Any final CRA changes would likely need to be produced in collaboration with the Federal Deposit Insurance Corp. and the Federal Reserve Board, which could also complicate the effort. One potential issue that could delay the release of a proposal is that President Trump's nominee to lead the FDIC, Jelena McWilliams, is still awaiting confirmation.
Both banks and community groups agree that CRA is in need of a reboot, although they often have differing opinions on exactly how regulators should determine scores for individual banks. Another potential area for debate is how regulators define a bank's CRA assessment area. Many say the traditional boundaries tied to a bank's physical branch network are no longer sufficient since internet banking and other digital technologies are redrawing that map.
At a conference last month, Comptroller of the Currency Joseph Otting said the OCC was working with other bank regulators to release “an interagency redo of regulations” for CRA by the end of March. He noted that one priority was a clearer system to judge whether a bank is meeting CRA criteria.
“We want to have a ... measuring system so that there is no doubt about whether banks are in compliance,” Otting said during a securitization industry conference in Las Vegas on Feb. 27.
The regulators will specifically ask the public for what types of activities and products should qualify for a CRA credit, said a source familiar with the matter. They will also look at how to evaluate all qualifying activities, regardless of location, and create a metric-based threshold for all four of the CRA rating categories.

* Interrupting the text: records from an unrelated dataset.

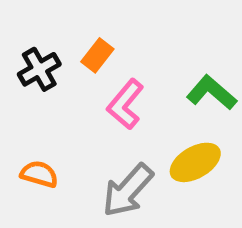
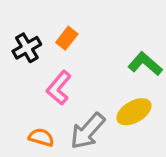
pink L-shape: (125, 104) -> (59, 88), moved
orange semicircle: (39, 174) -> (41, 137), moved

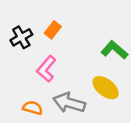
yellow ellipse: (134, 112) -> (106, 88), turned 68
gray arrow: (88, 131) -> (69, 103), turned 64

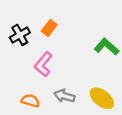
yellow ellipse: (106, 88) -> (102, 98), moved
gray arrow: (69, 103) -> (64, 96), size x0.7

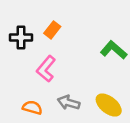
black cross: (20, 35) -> (21, 37), turned 30

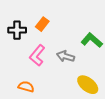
gray arrow: (69, 103) -> (66, 56), moved

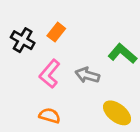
black cross: (17, 30) -> (23, 40), turned 30
orange semicircle: (26, 87) -> (50, 116), moved

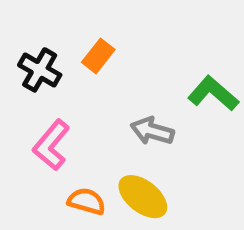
pink L-shape: (50, 74) -> (51, 145), moved
yellow ellipse: (117, 113) -> (143, 197), moved

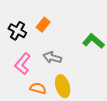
gray arrow: (152, 131) -> (52, 57), moved
yellow ellipse: (143, 197) -> (63, 86), turned 35

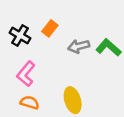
gray arrow: (52, 57) -> (79, 46), moved, turned -30
orange semicircle: (38, 88) -> (30, 103), moved

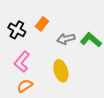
yellow ellipse: (73, 100) -> (61, 71), moved
orange semicircle: (30, 103) -> (25, 86), turned -49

Many groups have long complained that CRA is not being applied consistently and clearly, and that the reliance on geographic footprints and physical branches ignores the mobile products offered to communities today.
“There are banks with almost no geographic footprint” and the “regulators are struggling with” how to apply CRA to that, Abernathy said.

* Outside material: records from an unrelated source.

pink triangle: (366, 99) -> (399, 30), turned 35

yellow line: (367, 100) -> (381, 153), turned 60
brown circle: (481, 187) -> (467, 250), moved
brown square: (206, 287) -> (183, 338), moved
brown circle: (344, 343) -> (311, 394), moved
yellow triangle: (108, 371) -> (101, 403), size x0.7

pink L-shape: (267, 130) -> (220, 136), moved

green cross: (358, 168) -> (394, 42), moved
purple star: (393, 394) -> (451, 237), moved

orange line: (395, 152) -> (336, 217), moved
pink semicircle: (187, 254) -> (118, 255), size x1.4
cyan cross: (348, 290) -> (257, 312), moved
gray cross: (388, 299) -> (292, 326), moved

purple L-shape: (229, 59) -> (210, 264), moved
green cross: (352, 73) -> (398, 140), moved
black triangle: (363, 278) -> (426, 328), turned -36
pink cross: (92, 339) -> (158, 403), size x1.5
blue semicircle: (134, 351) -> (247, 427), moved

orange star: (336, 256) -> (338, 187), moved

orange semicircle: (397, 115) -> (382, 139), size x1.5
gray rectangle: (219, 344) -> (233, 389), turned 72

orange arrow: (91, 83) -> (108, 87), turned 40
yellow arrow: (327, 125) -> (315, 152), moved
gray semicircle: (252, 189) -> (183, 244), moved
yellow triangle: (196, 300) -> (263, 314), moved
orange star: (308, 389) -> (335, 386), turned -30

The Treasury Department is also expected to soon release recommendations for changes to CRA, to follow up on an earlier report saying CRA policy is "in need of modernization.”
"Aligning the regulatory oversight of CRA activities with a heightened focus on community investments is a high priority for" Treasury Secretary Steven Mnuchin, the June report said.
Community groups like the National Community Reinvestment Coalition have asked regulators to redefine assessment areas, and to broaden CRA policy beyond the banking industry to include mortgage companies, investment banks, credit unions and online lenders.
“The CRA regulation defines assessment areas on CRA exams as geographical areas where a bank’s branches are located,” the coalition said in a Jan. 11 web post outlining recommended changes to CRA. “This needs to change to include also geographical areas where banks make substantial numbers of loans via non-branch means such as by loan officers or brokers.”
The Comptroller's Office had started in 2016 to assess how it applies the Community Reinvestment Act, and to work through a massive backlog of CRA exams, under then-Comptroller Thomas Curry. Banks are supposed to be examined for CRA every three years, but Wells Fargo received a downgrade on its CRA score in March 2017, almost eight years after its last score in 2009.
“Like any set of rules, it is wise to study from time to time how to make them more effective and relevant on the one hand and less burdensome on the other,” said Gene Ludwig, the chief executive of Promontory Financial Group and a former comptroller of the currency. “It’s also important that we consider ways to expand the CRA approach to nonbanking organizations, particularly nonbank financials.”